-------- Dataset records --------
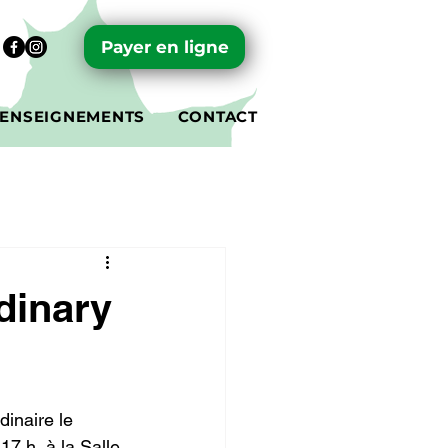
Payer en ligne
ENSEIGNEMENTS
CONTACT
dinary
dinaire le 
7 h, à la Salle 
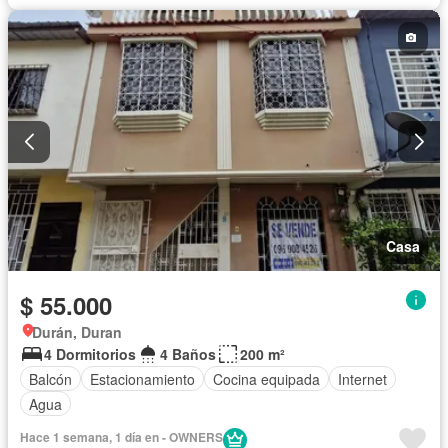
Casa
$ 55.000
Durán, Duran
4 Dormitorios
4 Baños
200 m²
Balcón
Estacionamiento
Cocina equipada
Internet
Agua
Hace 1 semana, 1 día en - OWNERS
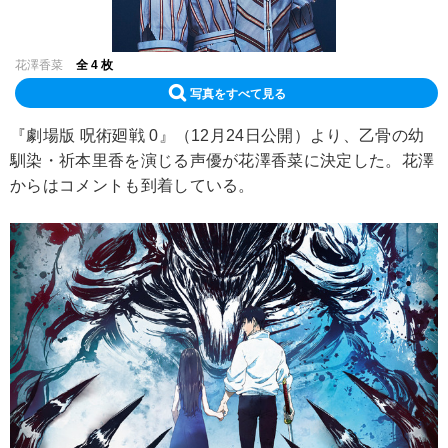
花澤香菜
全 4 枚
写真をすべて見る
『劇場版 呪術廻戦 0』（12月24日公開）より、乙骨の幼
馴染・祈本里香を演じる声優が花澤香菜に決定した。花澤
からはコメントも到着している。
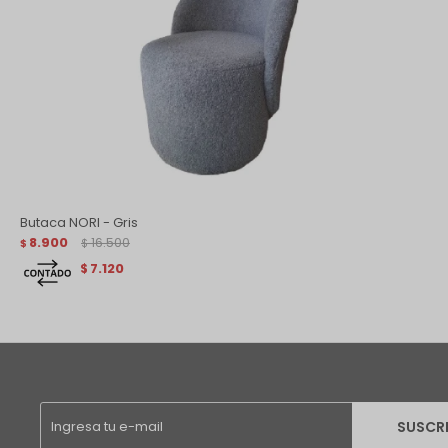
Butaca NORI - Gris
8.900
16.500
$
$
7.120
$
SUSCR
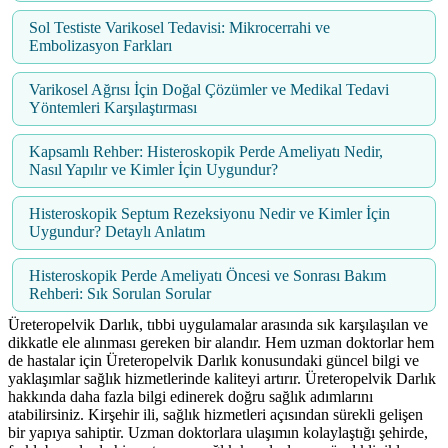
Sol Testiste Varikosel Tedavisi: Mikrocerrahi ve
Embolizasyon Farkları
Varikosel Ağrısı İçin Doğal Çözümler ve Medikal Tedavi
Yöntemleri Karşılaştırması
Kapsamlı Rehber: Histeroskopik Perde Ameliyatı Nedir,
Nasıl Yapılır ve Kimler İçin Uygundur?
Histeroskopik Septum Rezeksiyonu Nedir ve Kimler İçin
Uygundur? Detaylı Anlatım
Histeroskopik Perde Ameliyatı Öncesi ve Sonrası Bakım
Rehberi: Sık Sorulan Sorular
Üreteropelvik Darlık, tıbbi uygulamalar arasında sık karşılaşılan ve
dikkatle ele alınması gereken bir alandır. Hem uzman doktorlar hem
de hastalar için Üreteropelvik Darlık konusundaki güncel bilgi ve
yaklaşımlar sağlık hizmetlerinde kaliteyi artırır. Üreteropelvik Darlık
hakkında daha fazla bilgi edinerek doğru sağlık adımlarını
atabilirsiniz. Kirşehir ili, sağlık hizmetleri açısından sürekli gelişen
bir yapıya sahiptir. Uzman doktorlara ulaşımın kolaylaştığı şehirde,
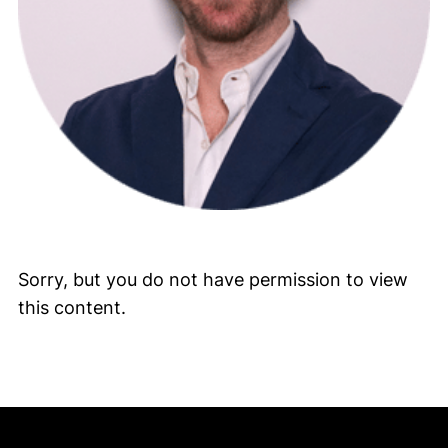
Sorry, but you do not have permission to view
this content.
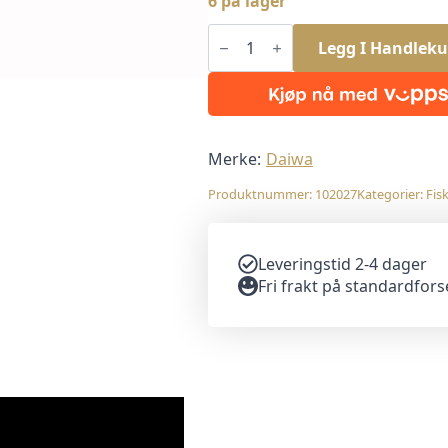
6 på lager
Daiwa
Tournament
Legg I Handleku
D'FIN
UV
Perch
10cm
7pk
antall
Merke:
Daiwa
Produktnummer:
102027
Kategorier:
Fis
Leveringstid 2-4 dager
Fri frakt på standardfor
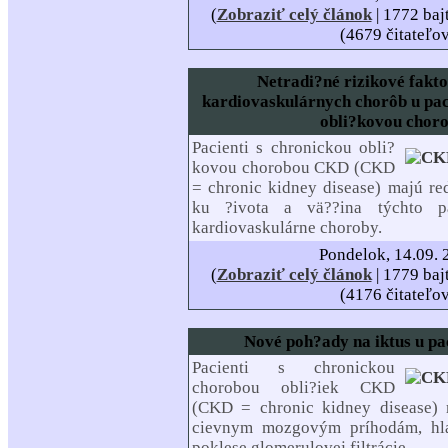
(
Zobraziť celý článok
| 1772 baj
(4679 čitateľo
Netradi?né rizikové fakto
kardiovaskulárnych chorôb u pac
obli?kovou chor
Pacienti s chronickou obli?
kovou chorobou CKD (CKD
= chronic kidney disease) majú r
ku ?ivota a vä??ina týchto p
kardiovaskulárne choroby.
Pondelok, 14.09. 
(
Zobraziť celý článok
| 1779 baj
(4176 čitateľo
Nové poh?ady na iktus u p
Pacienti s chronickou
chorobou obli?iek CKD
(CKD = chronic kidney disease) 
cievnym mozgovým príhodám, hl
poklese glomerulovej filtrácie.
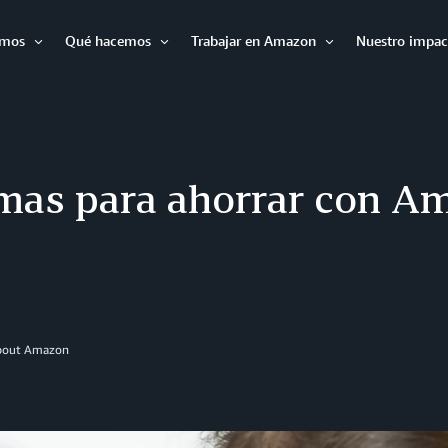
omos
Qué hacemos
Trabajar en Amazon
Nuestro impac
Expandir
Expandir
Expandir
rmas para ahorrar con A
About Amazon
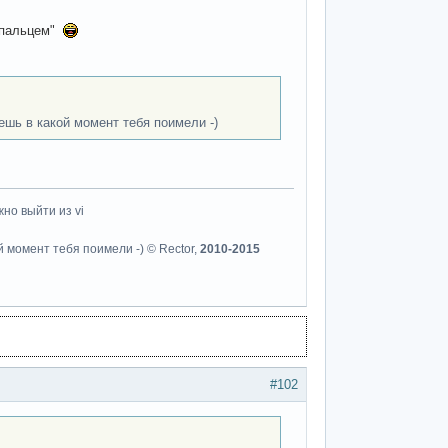
м пальцем"
ешь в какой момент тебя поимели -)
но выйти из vi
й момент тебя поимели -) © Rector,
2010-2015
#102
--------
| Requirement |
Filter the listing above by the word "İçin"; copy each line that passes.

| Problem solution |
Varikosel Ağrısı İçin Doğal Çözümler ve Medikal Tedavi
Nasıl Yapılır ve Kimler İçin Uygundur?
Histeroskopik Septum Rezeksiyonu Nedir ve Kimler İçin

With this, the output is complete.